Sat | Apr 20, 2024

Spring Village on path to healing after gruesome crime

Published:Tuesday | January 18, 2022 | 12:07 AMCecelia Campbell-Livingston/Gleaner Writer
Students at the first Values and Attitudes session held last Wednesday at the Spring Village Development Foundation auditorium.
Students at the first Values and Attitudes session held last Wednesday at the Spring Village Development Foundation auditorium.
Randy Finnikin, executive director, Spring Village Development Foundation
Randy Finnikin, executive director, Spring Village Development Foundation
1
2

It has been three months since the gruesome killing of the Lewis sisters – 69-year-old Christine, a retired teacher and justice of the peace and 72-year-old Lola. Still, the residual effects of the shock and horror remain with residents of the Spring Village community in Old Harbour, St Catherine.

Randy Finnikin, of the Spring Village Development Foundation, said he realised something had to be done to restore the ‘family feel’ in the area as he saw it as the only way to bring back the community to the place where persons actually cared and looked out for each other.

Last Wednesday, Finnikin started the first of a weekly initiative – a values and attitudes programme aimed at making a change from as early as possible – at the primary-school level.

The weekly session, targeting the Spring Gardens Primary School, is held at the Spring Village Development Foundation auditorium, and according to Finnikin, it will continue until it morphs into something impactful.

So far, the feedback from residents has been positive, he said. “More of the residents are showing intolerance to violence and antisocial behaviour.

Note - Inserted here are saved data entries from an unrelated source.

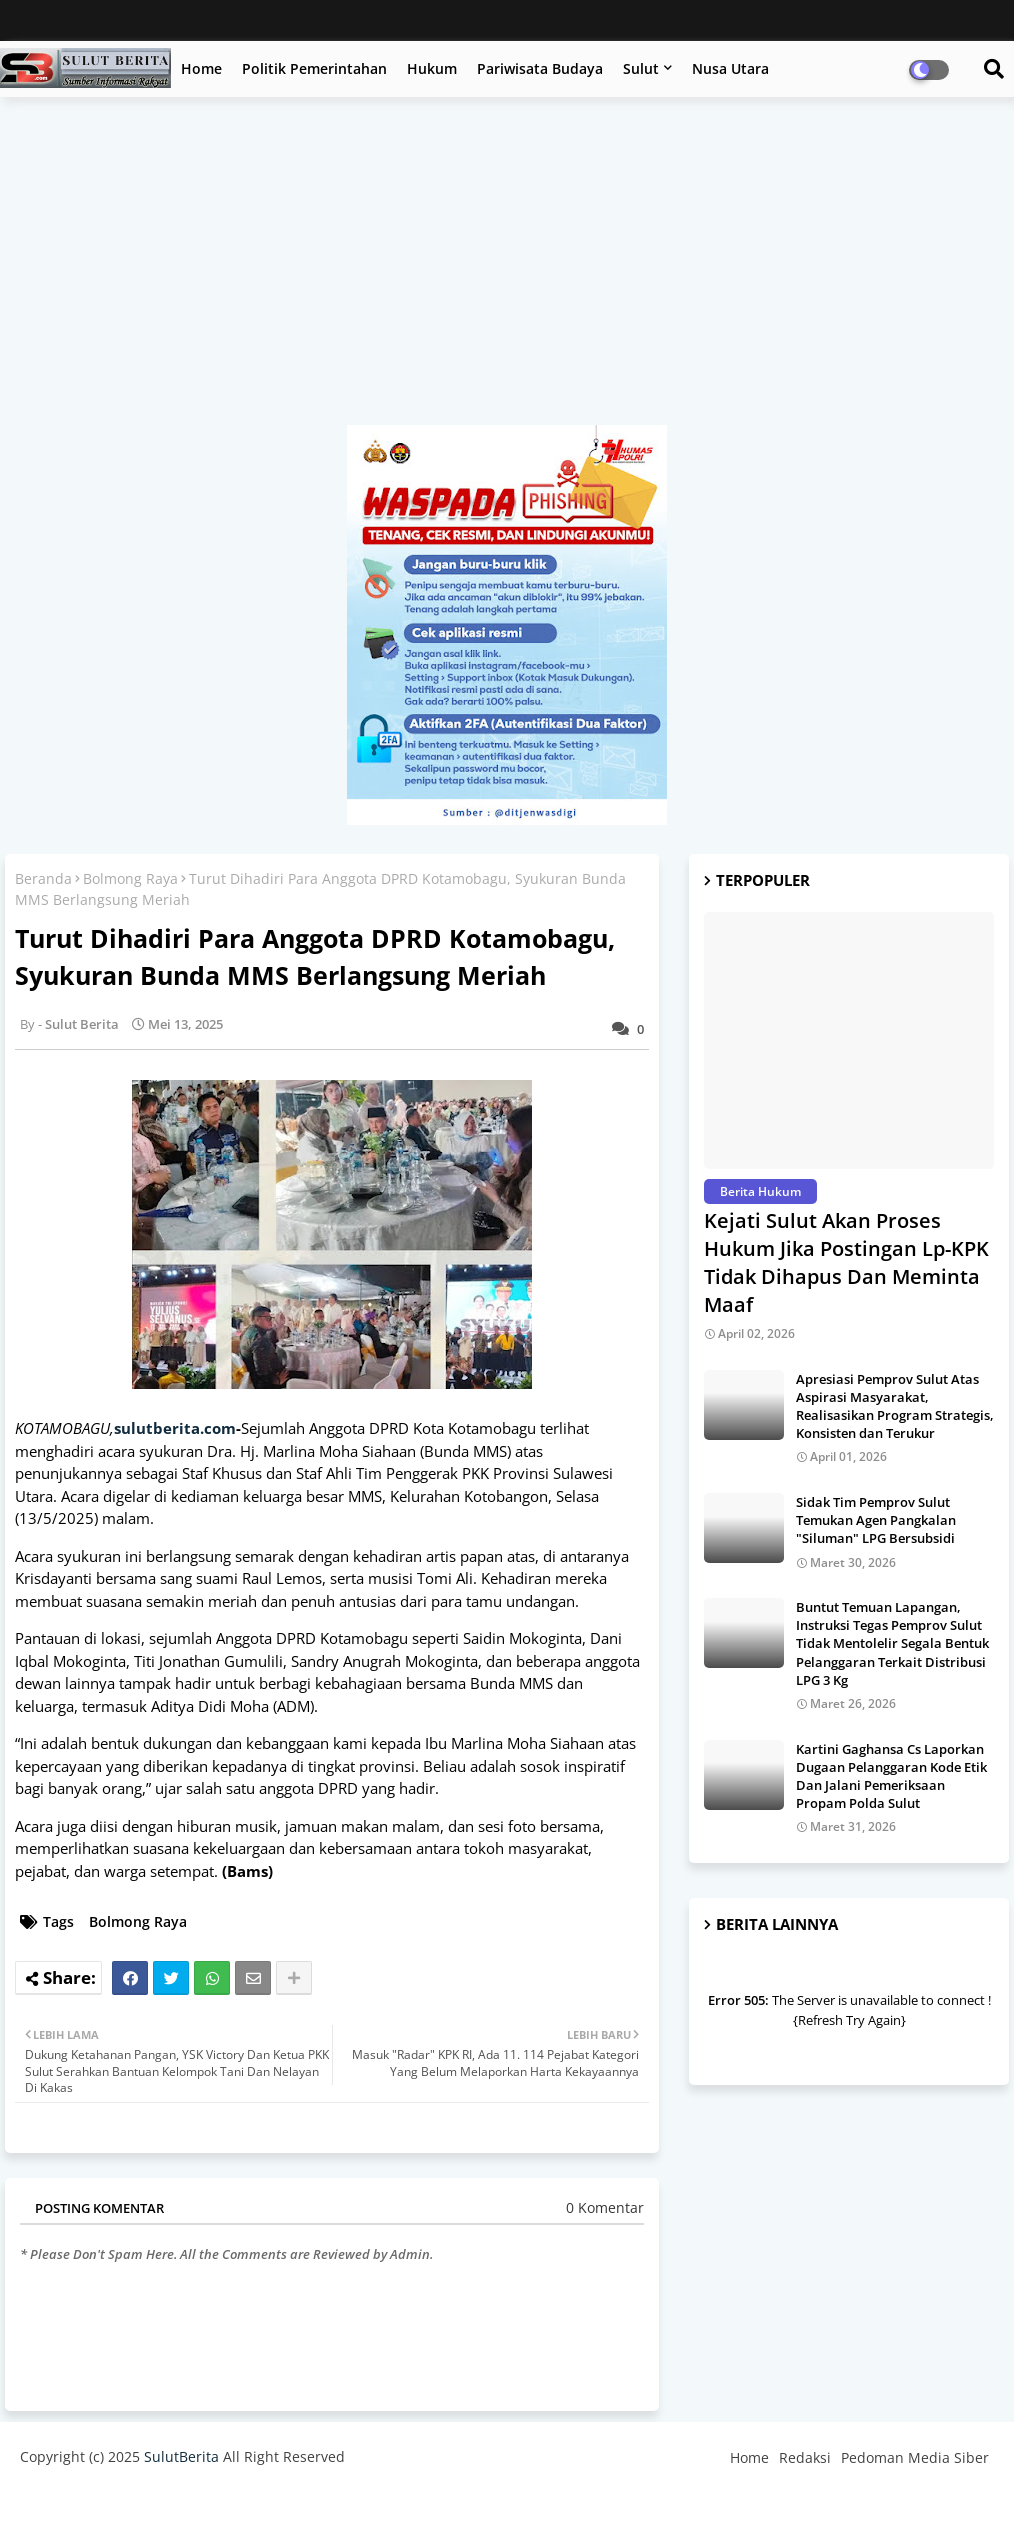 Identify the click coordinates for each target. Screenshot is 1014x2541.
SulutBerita (181, 2456)
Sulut (641, 68)
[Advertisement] (507, 271)
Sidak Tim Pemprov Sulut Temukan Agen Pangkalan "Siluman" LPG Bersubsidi (876, 1520)
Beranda (43, 878)
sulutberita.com (175, 1428)
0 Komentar (605, 2207)
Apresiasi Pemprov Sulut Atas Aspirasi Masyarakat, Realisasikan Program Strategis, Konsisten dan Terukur (895, 1406)
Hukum (432, 68)
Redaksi (805, 2457)
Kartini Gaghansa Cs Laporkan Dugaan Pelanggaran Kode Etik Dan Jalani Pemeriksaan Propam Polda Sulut (891, 1776)
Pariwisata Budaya (540, 68)
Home (201, 68)
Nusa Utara (730, 68)
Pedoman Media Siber (915, 2457)
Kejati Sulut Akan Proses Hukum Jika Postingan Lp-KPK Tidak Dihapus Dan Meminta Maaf (846, 1262)
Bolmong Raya (130, 878)
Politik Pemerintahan (314, 68) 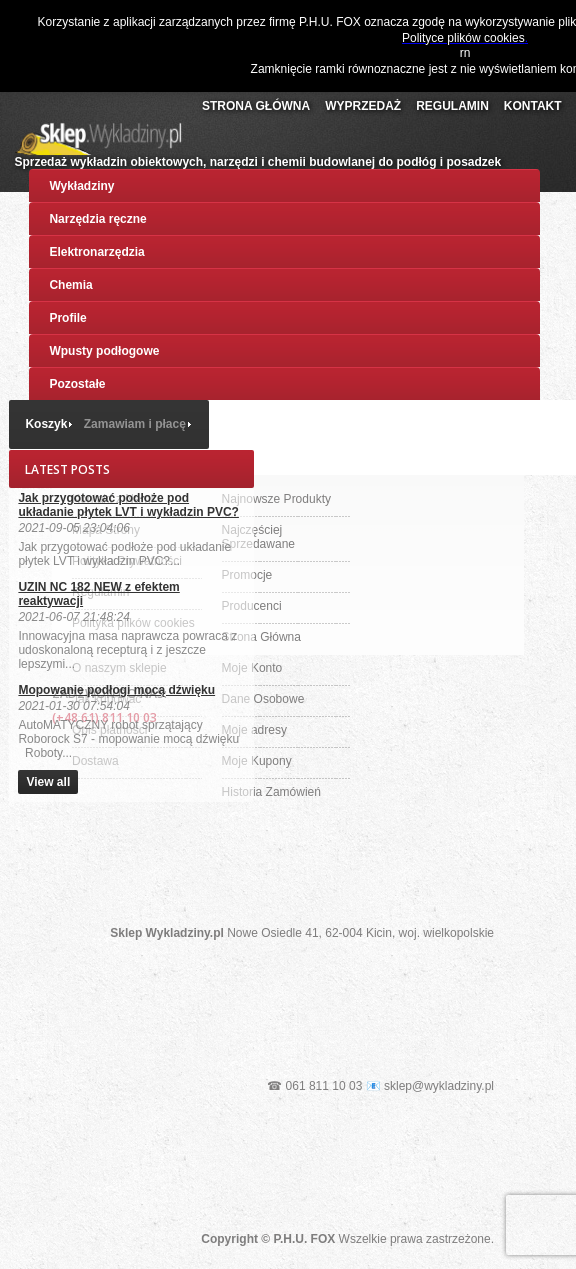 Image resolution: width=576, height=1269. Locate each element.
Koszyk (46, 424)
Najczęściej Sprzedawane (258, 537)
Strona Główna (256, 106)
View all (48, 782)
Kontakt (533, 106)
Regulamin (452, 106)
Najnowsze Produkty (276, 499)
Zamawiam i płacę (135, 424)
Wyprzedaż (363, 106)
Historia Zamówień (271, 792)
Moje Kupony (257, 761)
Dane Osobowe (263, 699) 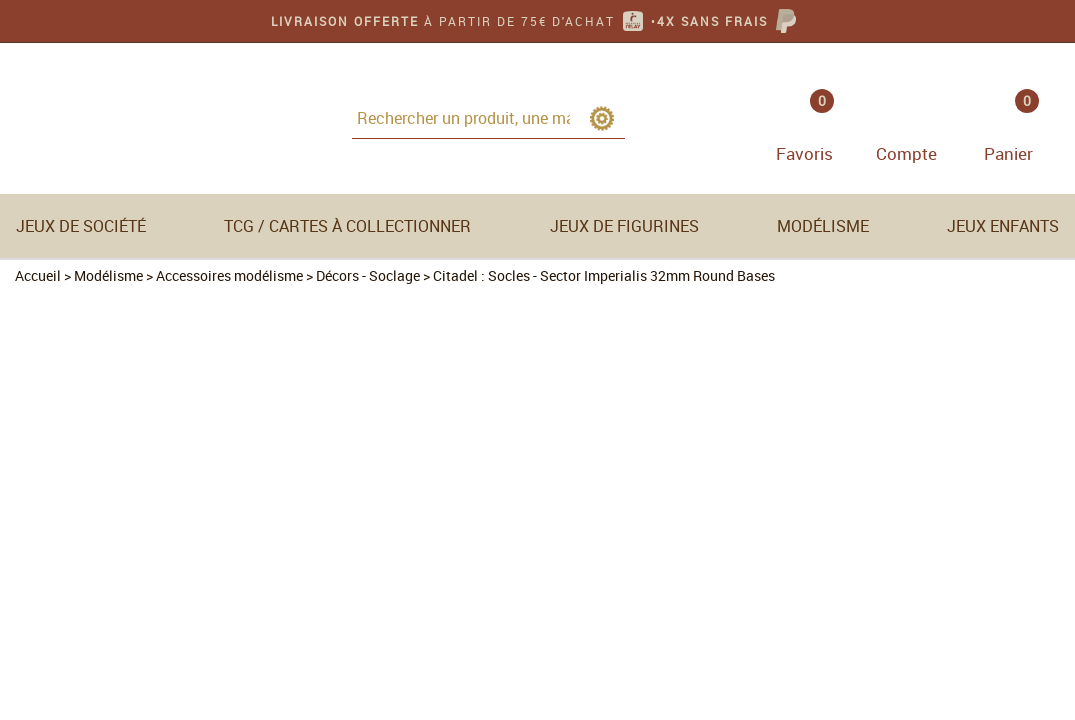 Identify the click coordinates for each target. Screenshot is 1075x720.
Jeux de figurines (624, 226)
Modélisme (823, 226)
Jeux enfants (1003, 226)
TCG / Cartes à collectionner (347, 226)
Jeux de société (81, 226) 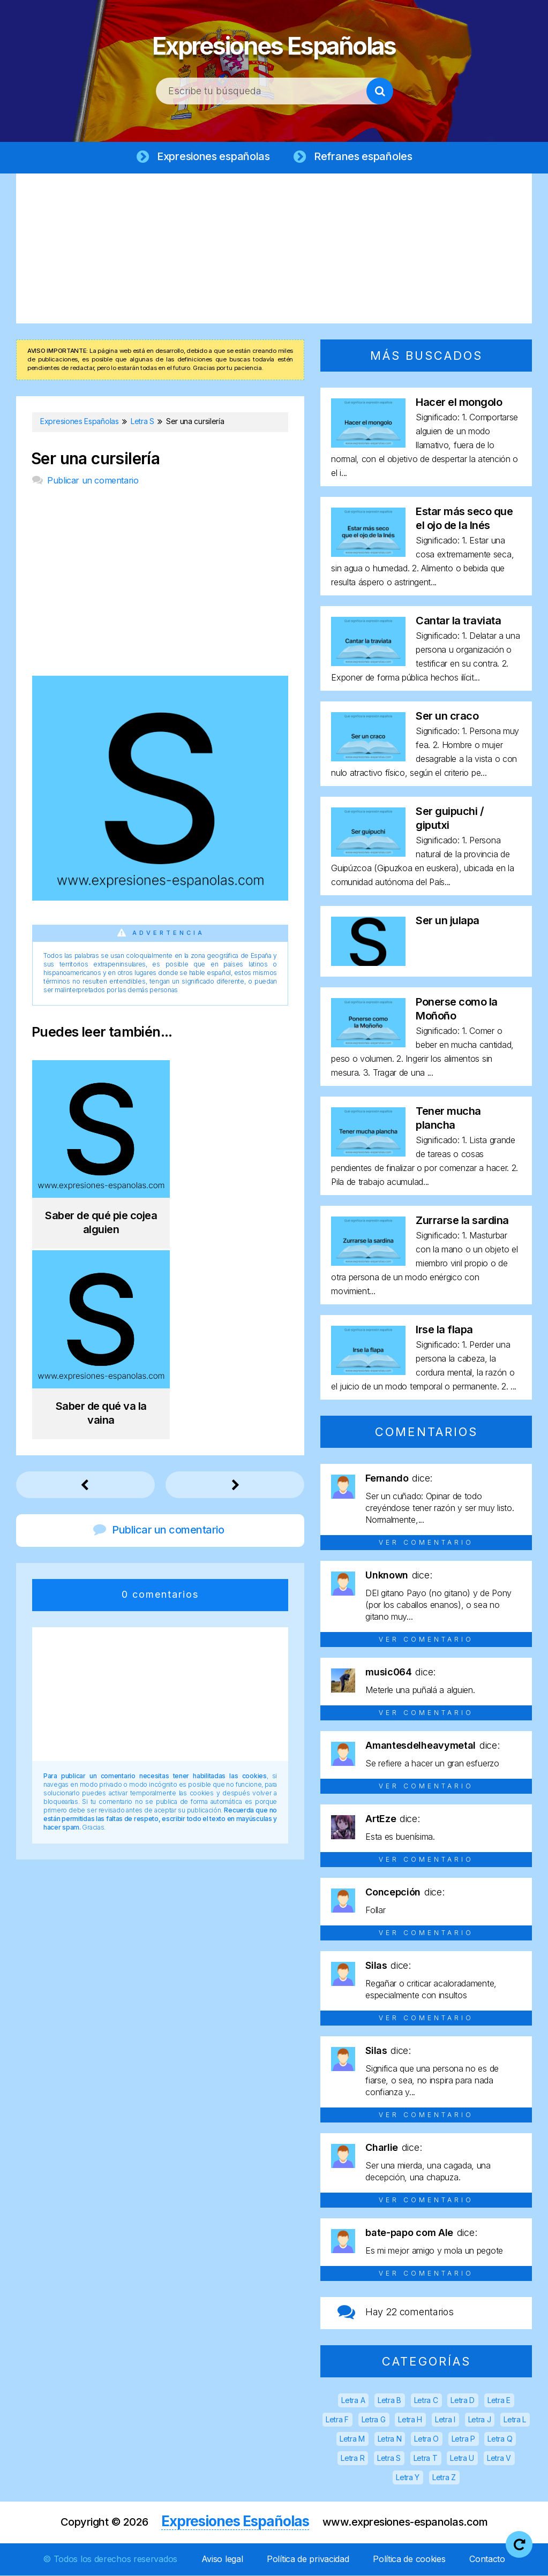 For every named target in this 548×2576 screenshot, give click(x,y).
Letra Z (444, 2477)
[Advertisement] (274, 249)
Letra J (479, 2419)
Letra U (462, 2458)
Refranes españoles (361, 156)
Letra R (352, 2458)
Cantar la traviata (458, 621)
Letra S (389, 2458)
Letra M (352, 2439)
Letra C (426, 2400)
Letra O (426, 2439)
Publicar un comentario (92, 480)
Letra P (463, 2439)
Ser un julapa (447, 921)
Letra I (445, 2419)
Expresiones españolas (212, 156)
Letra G (374, 2419)
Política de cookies (409, 2559)
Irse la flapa (444, 1330)
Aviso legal (222, 2559)
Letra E (499, 2400)
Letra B (389, 2400)
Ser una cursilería (95, 459)
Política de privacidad (308, 2559)
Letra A (353, 2400)
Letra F (337, 2419)
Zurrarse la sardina (462, 1220)
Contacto (487, 2559)
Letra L (515, 2419)
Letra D (463, 2400)
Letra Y (407, 2477)
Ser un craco (447, 716)
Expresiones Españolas (274, 43)
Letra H (410, 2419)
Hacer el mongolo (459, 402)
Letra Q (499, 2439)
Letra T (426, 2458)
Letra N (390, 2439)
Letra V (499, 2458)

People are saying we want a better life, an improved standard of living, and crime and violence is not going to allow that to happen,” he told The Gleaner, adding the resolve that crime and violence is not the answer has resonated throughout the community.

He said that other initiatives being looked at to stem crime and to bring about positive change include the promotion of broader skills training for young people for which collaborations are being sought with stakeholders.

“We have gotten one so far with Jamaica Luminaries, which seeks to strengthen our work with farmers, and, importantly, to change the status quo of farming by providing training and looking towards building greenhouses and restart a castor oil production that was put on hold two years ago when COVID started,” he shared.

He said they are also now working with the police to begin a community and safety programme as well as a farmer’s watch group.

After 23 years, he said they are now going back to the drawing board to look at new initiatives that will improve the lives of residents in the community, things that might look simple but are important.

Once such plan, Finnikin shared, is implementing a solid waste management programme throughout the community, with the biggest project on the agenda being to work together with the Spring Village Heights residents to regularise the unplanned development that has happened in that community.

“Jamaica Broilers has since put in a new road leading to that community, and we are in the process of installing solar lights to show regard for the hundreds of families living there,” he said.

Looking ahead, Finnikin said he has dreams of seeing Spring Village being a place where persons can go about their business without fear, everyone living in a neighbourly fashion, and where there will not be a repetition of last November’s horror.